Thursday, June 26, 2014
New York Andrew Wiggins remembers a time, during ninth or 10th grade in Canada, when he was not the highly touted basketball phenom we know today.
Not quite, anyway.
He has to squint a little to recall the details of days gone by, but the memories have served him well since he left Kansas University by declaring for the 2014 NBA draft. The three-month draft process, which culminates at 6 tonight in Brooklyn’s Barclays Center, has tested him in every way possible.
On Wednesday, Wiggins and 19 other draft lottery hopefuls went through one final day of preparation for this year’s main event. The Toronto native was asked about his home country and home cooking, NBA topics like James Harden’s beard and Lance Stephenson’s antics, plus — of course — the top pick.
Before former KU teammate Joel Embiid was injured recently, it was believed that either Wiggins, Embiid or Duke’s Jabari Parker would be this year’s No. 1 pick.
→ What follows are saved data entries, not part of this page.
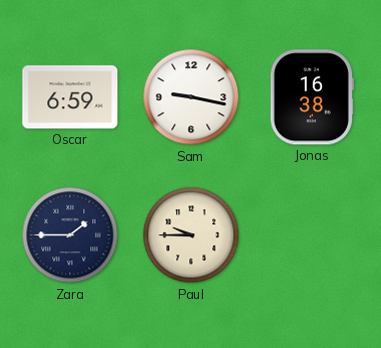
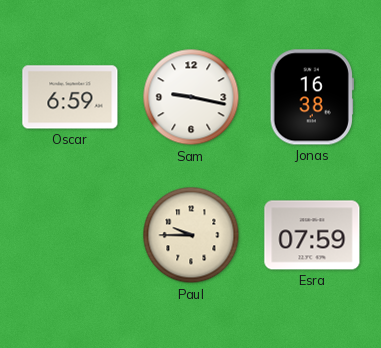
Zara: 1:45 -> none
Esra: none -> 07:59
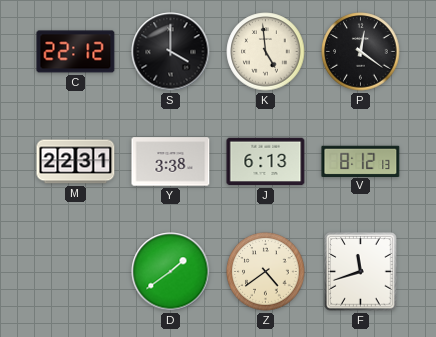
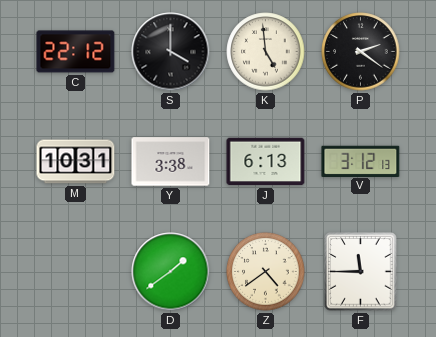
P: 12:21 -> 2:21
M: 22:31 -> 10:31
V: 8:12 -> 3:12
F: 11:42 -> 11:45
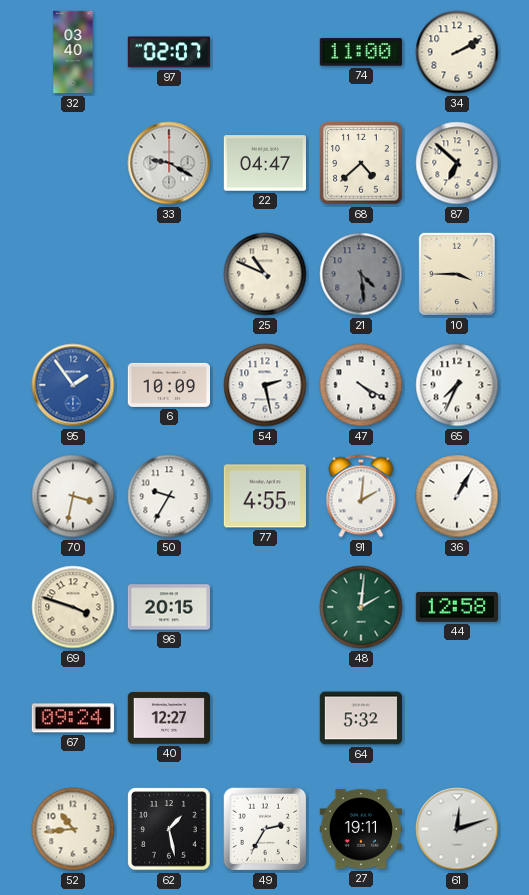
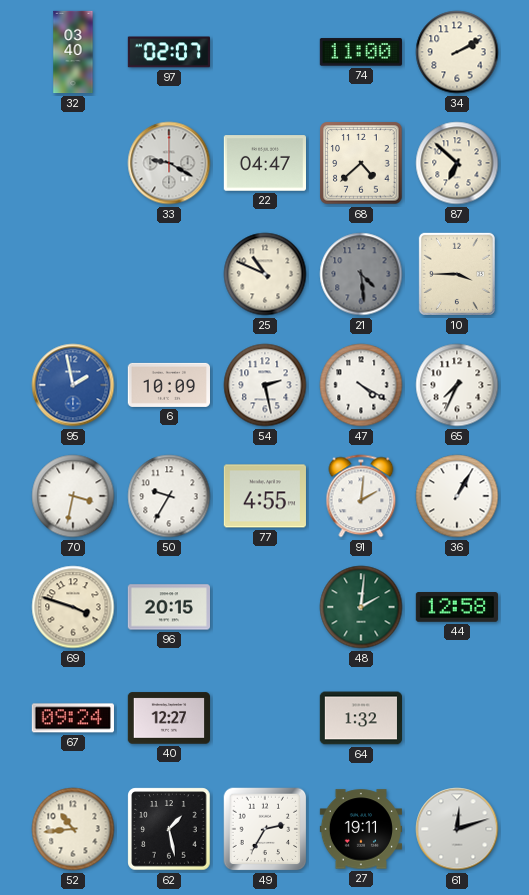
95: 1:54 -> 1:58
64: 5:32 -> 1:32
Now it seems to be down to Wiggins or Parker. Not that you’d know from watching the 6-foot-8, former KU guard with extraordinary athleticism and a seemingly unlimited ceiling. Wiggins smiled a lot, sweated a little and seemed more comfortable on Wednesday than he had at any point during his time in Lawrence.
“I’m just enjoying the moment and enjoying everything this process has to offer,” Wiggins said. “You never really know what could happen on draft day. I’m anxious. I want to know what’s going to happen, and tomorrow’s the day where everything changes and you learn your destiny.”
In some ways, this moment has been Wiggins’ destiny for a while. A year ago in New York, there was plenty of chatter about Wiggins as the obvious No. 1 pick in the 2014 draft. Today, there’s more uncertainty about Wiggins’ top-dog status, but he has never wavered.
Asked if he paid much attention to draft projections at this time last year, Wiggins shrugged.
“No,” he said. “That’s looking too far into the future. I was just getting into college. I wasn’t worried about that.”
Wiggins held court about the benefits of going to Kansas, playing for Bill Self and having at least one year to be a college kid.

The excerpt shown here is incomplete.